Dr. Mann agrees that telemedicine is best suited for following up with established patients. “Telemedicine will allow me to provide continuity of care, for example, for patients who go away for college,” he said, adding that it can lead to better patient engagement and adherence to treatment. Telemedicine is not, however, ideal for novel diagnoses or problems, especially suspicious lesions. “Looking at a two-dimensional image is not the same as looking through your own eyes, it’s more like looking through a window,” he said. In person, Dr. Mann can look at a lesion in the context of other lesions, but that doesn’t always come through the video screen.
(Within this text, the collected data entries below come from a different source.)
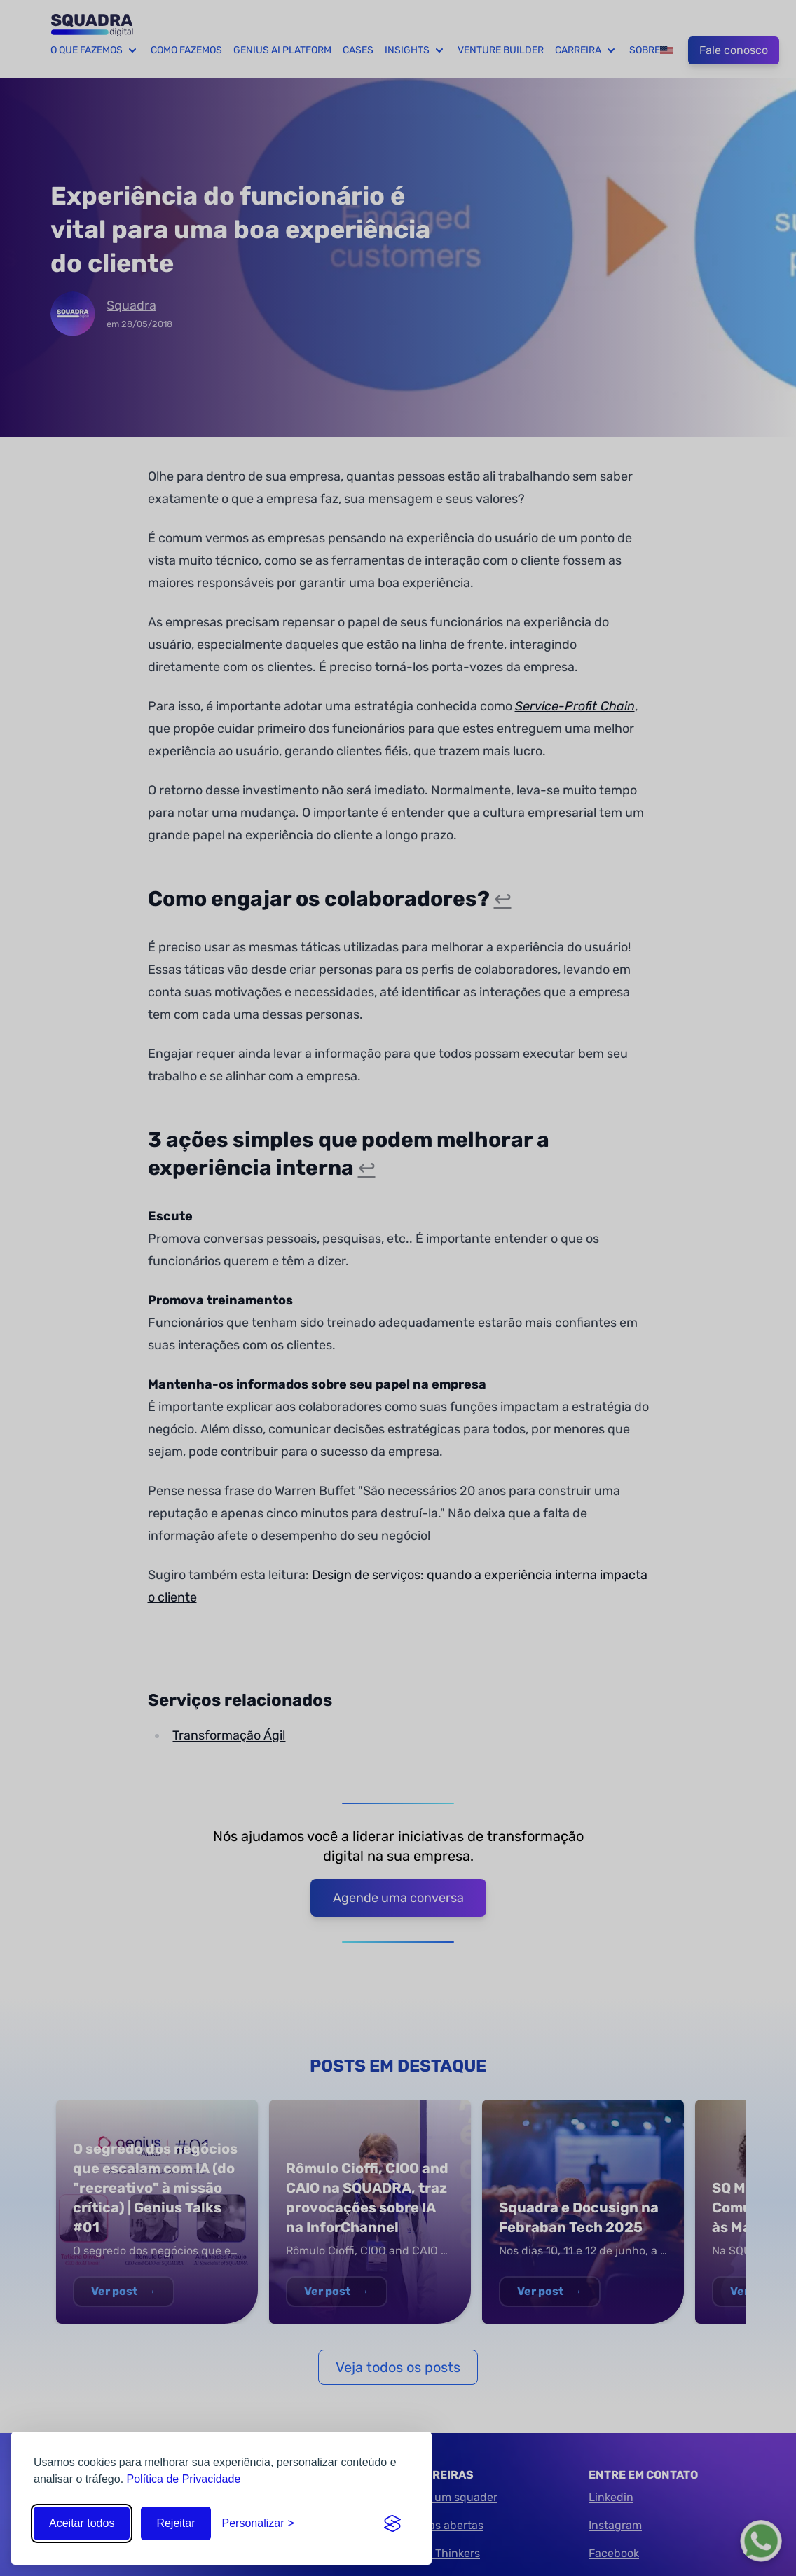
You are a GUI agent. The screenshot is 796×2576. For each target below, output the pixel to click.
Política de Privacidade (184, 2479)
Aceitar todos (81, 2523)
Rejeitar (175, 2523)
Parents often call Dr. Reddy because they think their infant is in respiratory distress. A telemedicine visit allows the pediatrician to see the infant’s chest. In most cases, the baby is not in distress, she said. But Dr. Reddy can show the parents how to do saline drops and suction the nose out as well as teach them how to look for real signs and symptoms of distress in their baby’s breathing. Being able to see the child’s home environment offers a hidden benefit because it enables Dr. Reddy to caution parents of children with asthma, for example, if she sees doors or windows open during pollen season.
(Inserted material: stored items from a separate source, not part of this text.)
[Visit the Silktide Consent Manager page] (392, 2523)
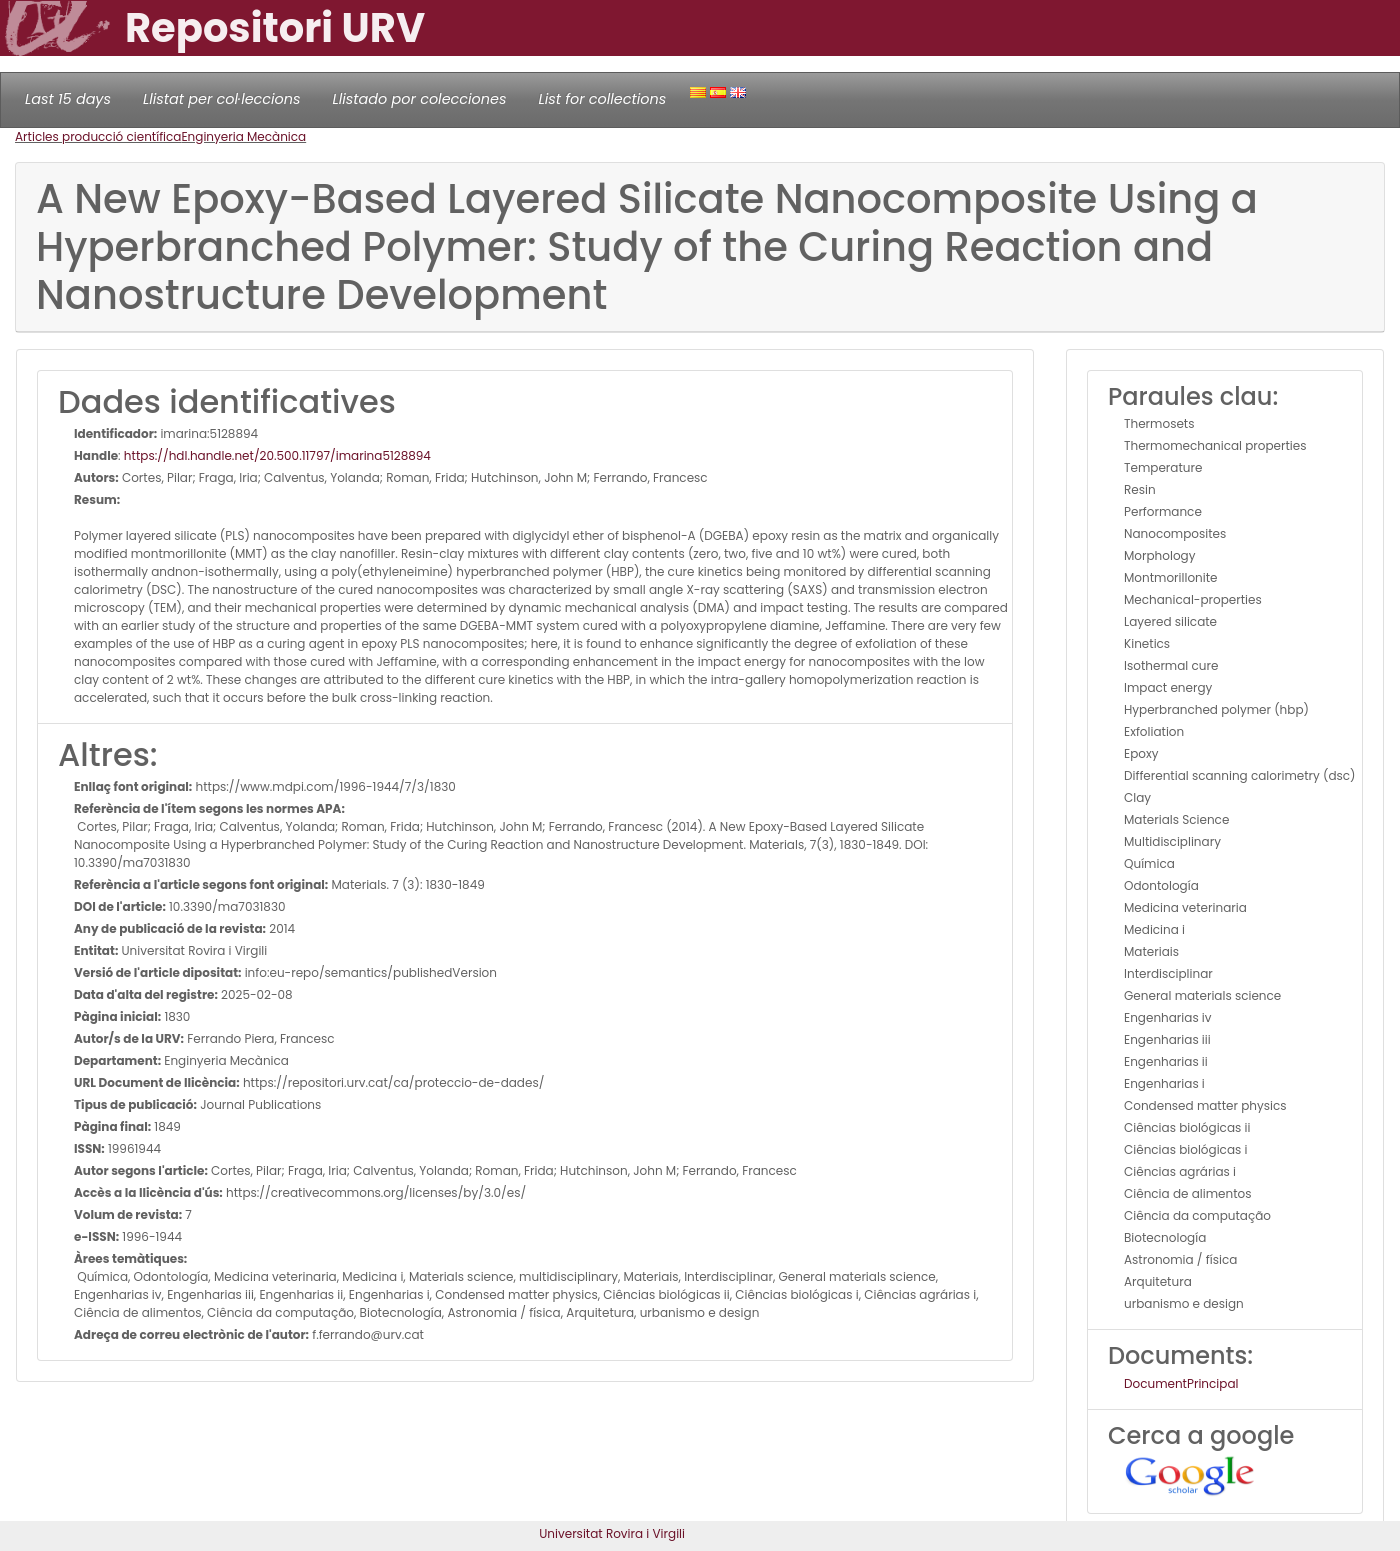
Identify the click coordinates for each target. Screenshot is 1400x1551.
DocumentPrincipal (1181, 1383)
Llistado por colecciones (420, 99)
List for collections (602, 99)
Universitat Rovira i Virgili (612, 1533)
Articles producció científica (98, 136)
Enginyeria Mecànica (243, 136)
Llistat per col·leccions (222, 99)
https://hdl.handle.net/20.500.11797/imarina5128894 (277, 455)
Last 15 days (68, 99)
Patients like telemedicine
All three physicians have received positive feedback about telemedicine from most patients. They like the convenience – no long drive, having to take off work or school, or paying for parking, all for a 15-minute visit. Patients seem more relaxed in their home environment, as well. They have adapted quickly to the technology, probably because many were already familiar with FaceTime and more recently with Zoom videoconferencing, Dr. McGreal noted. Telemedicine enables patients to schedule an appointment at their convenience, which increases access to their providers and a sense of empowerment, Dr. Mann said. Families were so grateful and accepting of telemedicine, even with the limitations that it sometimes presented, said Dr. Reddy, who is asked daily by parents if telemedicine will be available after the pandemic is under control.
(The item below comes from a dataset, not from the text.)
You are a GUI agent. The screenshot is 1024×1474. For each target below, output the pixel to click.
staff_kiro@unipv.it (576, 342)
The physicians are hopeful that insurers will continue to compensate for telemedicine visits and the rules governing its use, which Congress significantly modified during the pandemic, once the virus has been curtailed. “Nobody thought we could make this transition so quickly and yet we have because of COVID-19 to continue to provide quality care to our patients,” stated Dr. Mann, who noted the irony of a technology that has catapulted the delivery of health care into the next century, while harkening back to yesterday. “In a way, it’s like going back to making house calls.”

Rebecca H. Reddy, MD is certified by the American Board of Pediatrics and practices at Redbud Pediatrics in Wichita, Kansas.

Nancy M. McGreal, MD is certified by the American Board of Internal Medicine and the American Board of Pediatrics and is on staff at Duke Health in Durham, North Carolina.

David J. Mann, MD is certified by the American Board of Dermatology and practices at Medovate Dermatology in Buffalo Grove, Illinois.